So at the end, for today, I use only ix0 for LAN, ix2/ix3 for WAN. Those interfaces are server-level Intel chipsets based. Other interfaces I have in my homelab are almost all X550 (NAS, server), and that works well. Only one exception is one aquantia thunderbolt 3 interface for my laptop, which is great also for this type of device.

I also fully investigated the wireless part, thanks to openwrt on wrt3200acm (6ghz wifi routers are still not widely available here in Europe). There I found some IoT smart plugs screwing 2.4Ghz network, on which devices land sometimes. I had to add a separate 2.4Ghz radio to isolate thes IoT devices. 5ghz was already optimized, but the latest 22.03 OpenWRT build brought long uptime stability (or at least uncluttered the logs).

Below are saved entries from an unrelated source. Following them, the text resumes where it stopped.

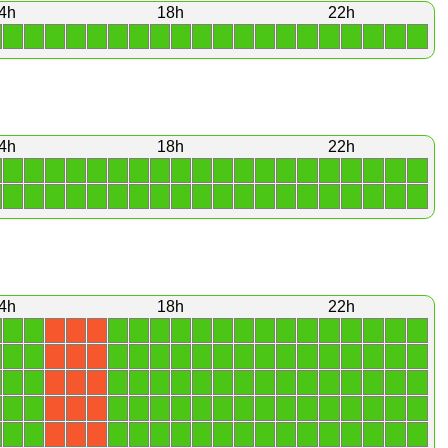
4h
18h
22h
1
1
1
1
1
1
1
1
1
1
1
1
1
1
1
1
1
1
1
1
4h
18h
22h
1
1
1
1
1
1
1
1
1
1
1
1
1
1
1
1
1
1
1
1
1
1
1
1
1
1
1
1
1
1
1
1
1
1
1
1
1
1
1
1
4h
18h
22h
1
1
1
1
1
1
1
1
1
1
1
1
1
1
1
1
1
X
X
X
1
1
1
1
1
1
1
1
1
1
1
1
1
1
1
1
1
X
X
X
1
1
1
1
1
1
1
1
1
1
1
1
1
1
1
1
1
X
X
X
1
1
1
1
1
1
1
1
1
1
1
1
1
1
1
1
1
X
X
X
1
1
1
1
1
1
1
1
1
1
1
1
1
1
1
1
1
X
X
X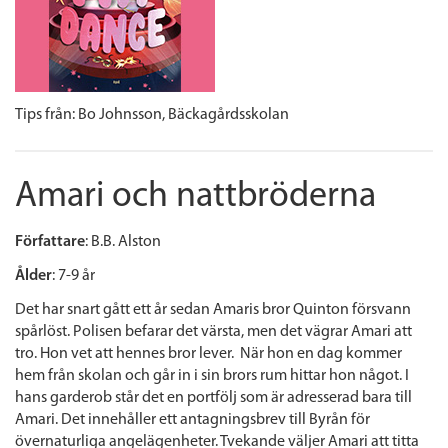
Tips från:
Bo Johnsson,
Bäckagårdsskolan
Amari och nattbröderna
Författare
: B.B. Alston
Ålder
: 7-9 år
Det har snart gått ett år sedan Amaris bror
Quinton försvann
spårlöst. Polisen befarar det värsta, men det vägrar Amari att
tro. Hon vet att hennes bror lever.
När hon en dag kommer
hem från skolan och går in i sin brors rum hittar hon något. I
hans garderob står det en portfölj som är adresserad bara till
Amari. Det innehåller ett antagningsbrev till Byrån för
övernaturliga angelägenheter. Tvekande väljer Amari att titta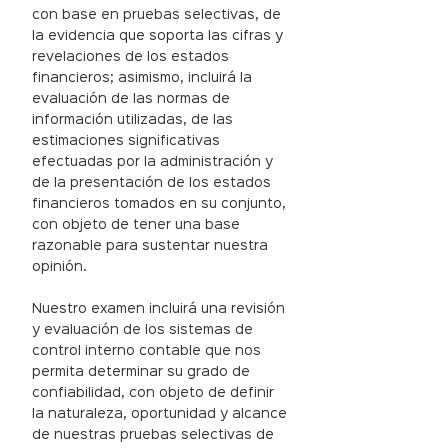
con base en pruebas selectivas, de
la evidencia que soporta las cifras y
revelaciones de los estados
financieros; asimismo, incluirá la
evaluación de las normas de
información utilizadas, de las
estimaciones significativas
efectuadas por la administración y
de la presentación de los estados
financieros tomados en su conjunto,
con objeto de tener una base
razonable para sustentar nuestra
opinión.
Nuestro examen incluirá una revisión
y evaluación de los sistemas de
control interno contable que nos
permita determinar su grado de
confiabilidad, con objeto de definir
la naturaleza, oportunidad y alcance
de nuestras pruebas selectivas de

That way, confcalls over Teams, voWifi calls and DNS resolution are now stable.

anthonys

This post is deleted!

Akr42

This post is deleted!

istacey

I installed BIND on my 3100 given the issues I'm still having with Unbound, expecting it to be able to behave as a resolver on my network.

However, devices using DHCP are issued with the IP addresses of DNS servers set in the "general settings" rather than the IP address of the 3100 itself as happens when you use the native DNS Resolver (Unbound). This means any locally set DNS records (and I only have one that I use) are ignored as all devices are going out to Google's DNS.

Appreciate this might be considered slightly off-topic, but based on my reading, BIND should offer a viable alternative to Unbound as a resolver.

Gertjan

@istacey said in Slow DNS after 22.05:

BIND should offer a viable alternative to Unbound as a resolver.

Like unbound, bind doesn't need "8.8.8.8". Both are resolvers.
8.8.8.8 is a DNS resolver where you can forward to.

If you wan to deal with 8.8.8.8 because you have to give them your private DNS requests, use the forwarder (dnsmasq), you won't be needing any local resolver.

istacey

@gertjan I don't want 8.8.8.8 issued via DHCP to devices, but it is and I can't see how/where this is set. Switching back to Unbound goes back to what I'd expected/wanted, that is DHCP issuing 192.168.1.2 as the DNS server).

I can't see how I stop a BIND setup doing this.

Gertjan

@istacey said in Slow DNS after 22.05:

I can't see how I stop a BIND setup doing this.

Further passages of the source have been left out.